The second change came even as the ice factories started taking over from the natural ice trade. In 1913, the first electric refrigerator for home and domestic use, the DOMELRE (Domestic Electric Refrigerator) was invented and sold. It was revolutionary and a success, and even included innovations like automatic temperature control and introduced a freezing tray for ice cubes. By 1944, 85% of American homes had refrigerators. Just as the ice factories replaced the ice trade, the home refrigerators replaced the need for homes to buy ice from ice factories.

Interestingly, none of the ice trade companies made the jump from harvesting and selling ice to running ice factories, and similarly none of the ice factory companies made the jump to making refrigerators. Ice harvesters didn’t become ice factory workers and ice factory workers didn’t become refrigerator factory workers.
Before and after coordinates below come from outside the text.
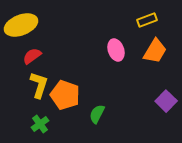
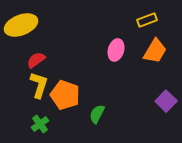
pink ellipse: rotated 35 degrees clockwise
red semicircle: moved 4 px right, 4 px down
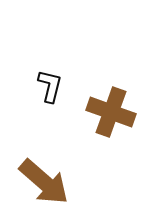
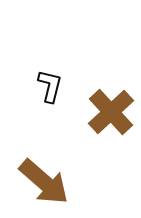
brown cross: rotated 27 degrees clockwise
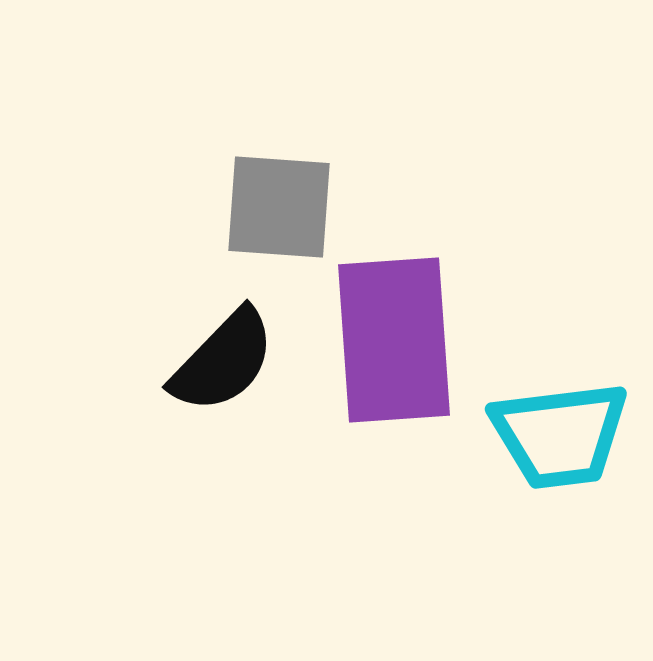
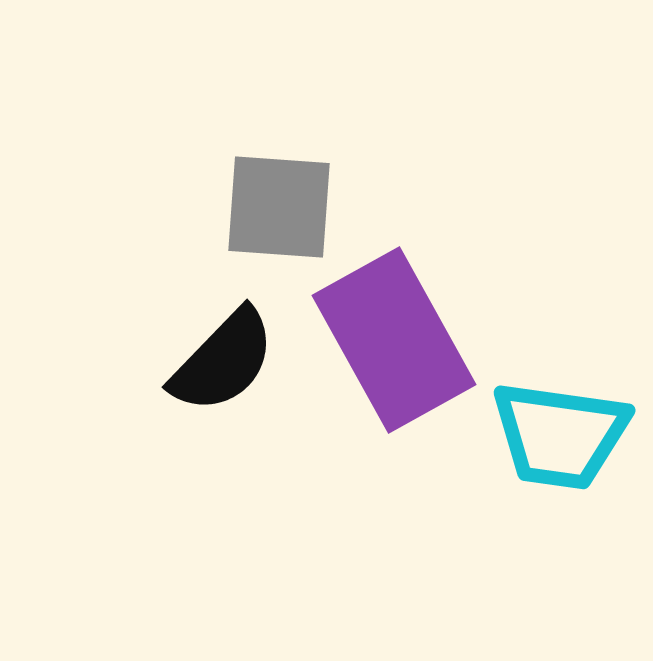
purple rectangle: rotated 25 degrees counterclockwise
cyan trapezoid: rotated 15 degrees clockwise
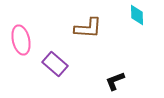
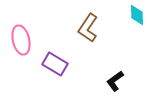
brown L-shape: rotated 120 degrees clockwise
purple rectangle: rotated 10 degrees counterclockwise
black L-shape: rotated 15 degrees counterclockwise
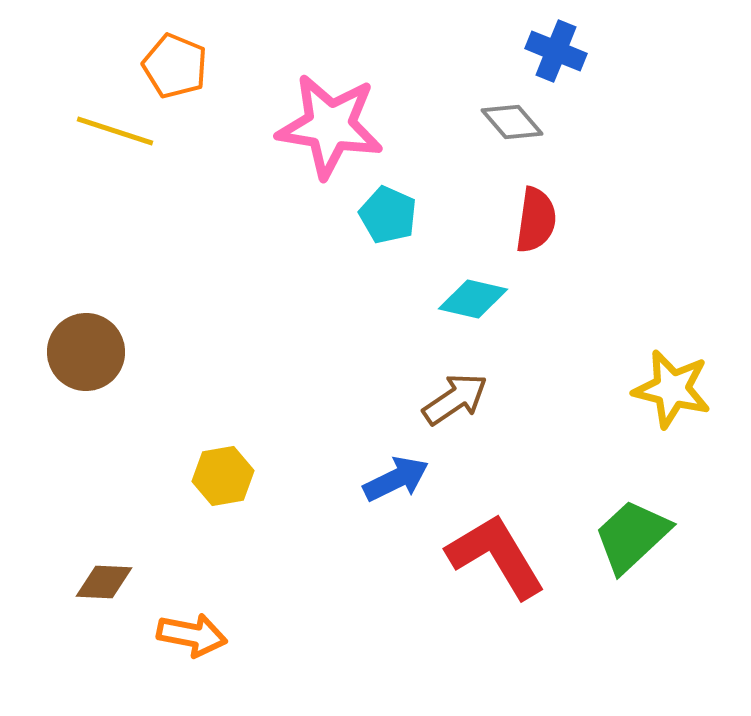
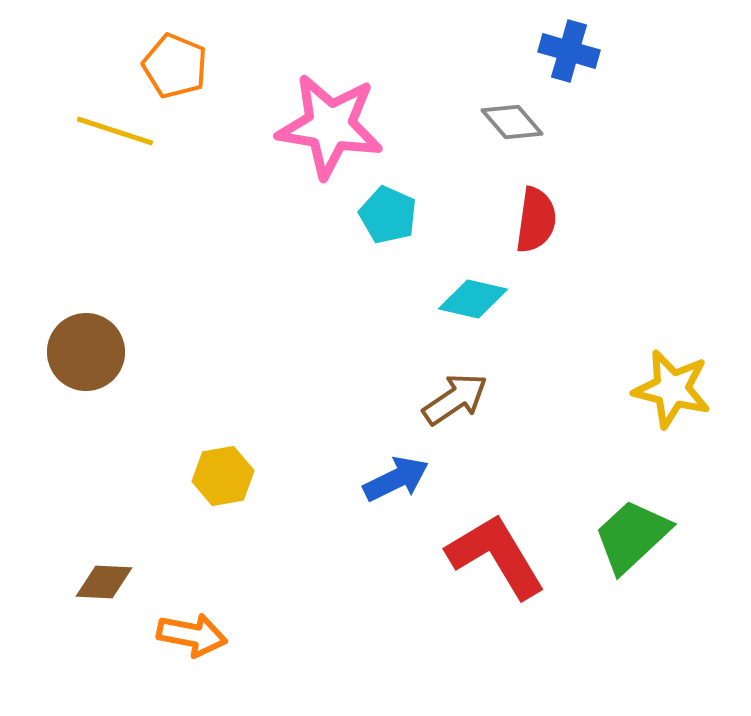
blue cross: moved 13 px right; rotated 6 degrees counterclockwise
Just as photography changed the painting industry, and photo editing changed the art and photography industry, generative art in the form of AI text-to-image generators will change the art and illustration industry as well. How well the current artists and illustrators jump the curve no one really knows.
The transformer model was created to solve a natural language processing problem in 2017. In 2020 OpenAI released the highly popular GPT-3 model, using the transformer model. That branched into Codex in 2021, which is used for software code generation (now used in Github Copilot), and also into the Dall-E (2021) and Dall-E 2 (2022) models used for text-to-image generation.
It seems highly unlikely that text-to-image is the last frontier. There’s video, audio and music (text to singing, anyone?) and plenty more ahead. We are in for exciting times, but also some scary times.
Video killed the radio star, and maybe AI might be killing artists and illustrators. So who’s next?